C’est à ce moment là que les récepteurs et les écrans dans la salle de contrôle commencèrent à perdre le contrôle.

« Nous avons une transmission ! » cria un membre de l’équipage.

Dès qu’il avait dit cela, une musique au rythme puissant beugla.

Six sons appuyés comme des sons de canons résonnèrent continuellement dans un rythme spécifique, parmi lequel s’intercalait une musique qui ressemblait à une chaîne de perles.
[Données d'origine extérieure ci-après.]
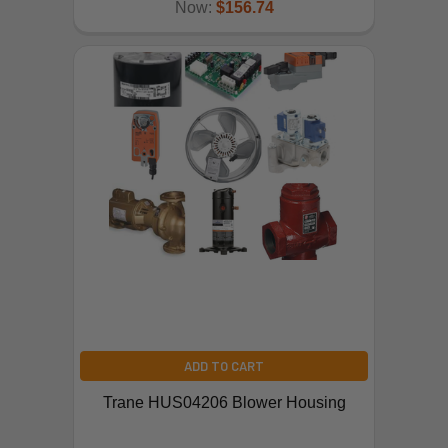
Now:
$156.74
ADD TO CART
Trane HUS04206 Blower Housing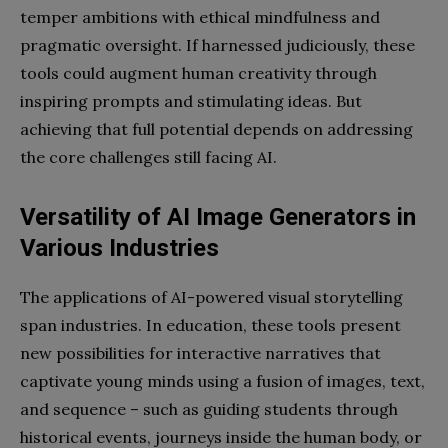
temper ambitions with ethical mindfulness and
pragmatic oversight. If harnessed judiciously, these
tools could augment human creativity through
inspiring prompts and stimulating ideas. But
achieving that full potential depends on addressing
the core challenges still facing AI.
Versatility of AI Image Generators in
Various Industries
The applications of AI-powered visual storytelling
span industries. In education, these tools present
new possibilities for interactive narratives that
captivate young minds using a fusion of images, text,
and sequence – such as guiding students through
historical events, journeys inside the human body, or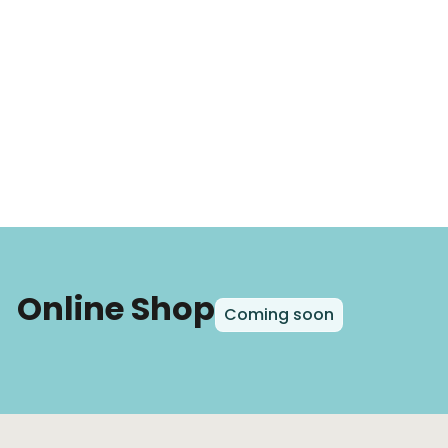
Online Shop
Coming soon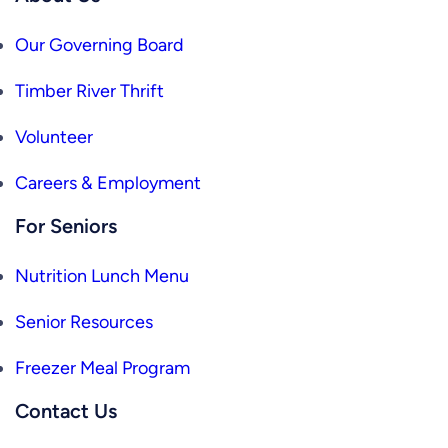
Our Governing Board
Timber River Thrift
Volunteer
Careers & Employment
For Seniors
Nutrition Lunch Menu
Senior Resources
Freezer Meal Program
Contact Us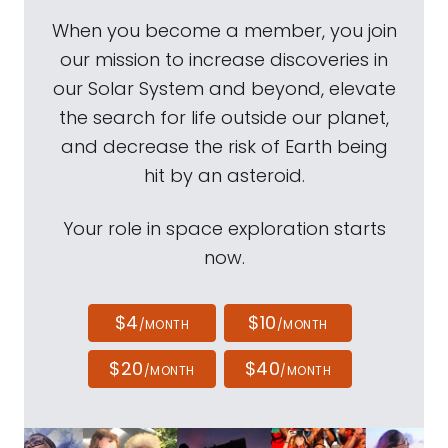
When you become a member, you join
our mission to increase discoveries in
our Solar System and beyond, elevate
the search for life outside our planet,
and decrease the risk of Earth being
hit by an asteroid.
Your role in space exploration starts
now.
$4
$10
/MONTH
/MONTH
$20
$40
/MONTH
/MONTH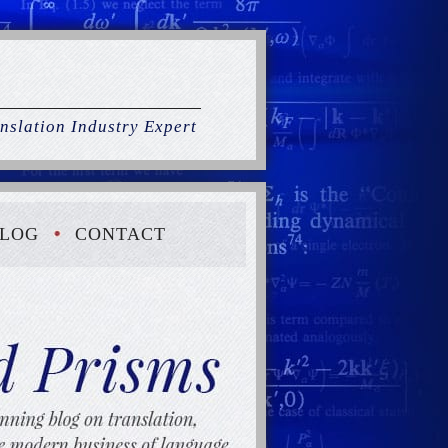
nslation Industry Expert
LOG
CONTACT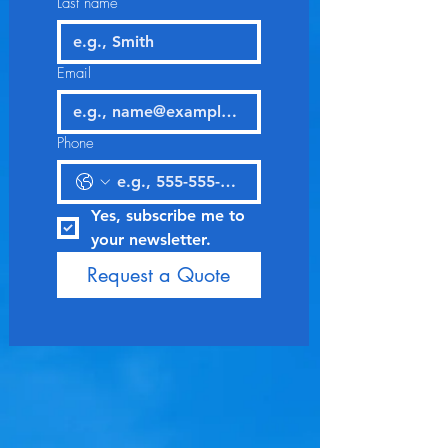
Last name
Email
Phone
Yes, subscribe me to 
your newsletter.
Request a Quote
Toutes les données et les images affichées sur les écrans à l’intérieur du vaisseau battaient aussi le même rythme. La foule qui était au début en train de se quereller à l’intérieur du vaisseau se calma instantanément, et un pouvoir ensorcelant qui semblait se synchroniser même avec le cœur de chacun se déploya avec la musique. Avec un puissant courage, la musique devint lentement aussi distante que les temps immémoriaux ; comme une dague qui perçait dans chaque espace.

Interférence audio et assimilation du signal !

C’était la première fois que Cillin expérimentait une telle chose. Dans le passé, il n’avait appris ces choses que par l’intermédiaire de la télévision et des magazines, mais c’était tout de même bien plus choquant de l’expérimenter directement.

La musique d’introduction de signaux et la musique de mission d’un régiment de Hunters était une sorte de symbole, exactement comme l’emblème du régiment de Hunters. Chaque escadron au sein d’un régiment de Hunters avait une musique légèrement différente, comme les six sons appuyés comme des sons de canons entendus auparavant, signifiant qu’ils étaient les hommes de l’Escadron 6B de la Vanguard.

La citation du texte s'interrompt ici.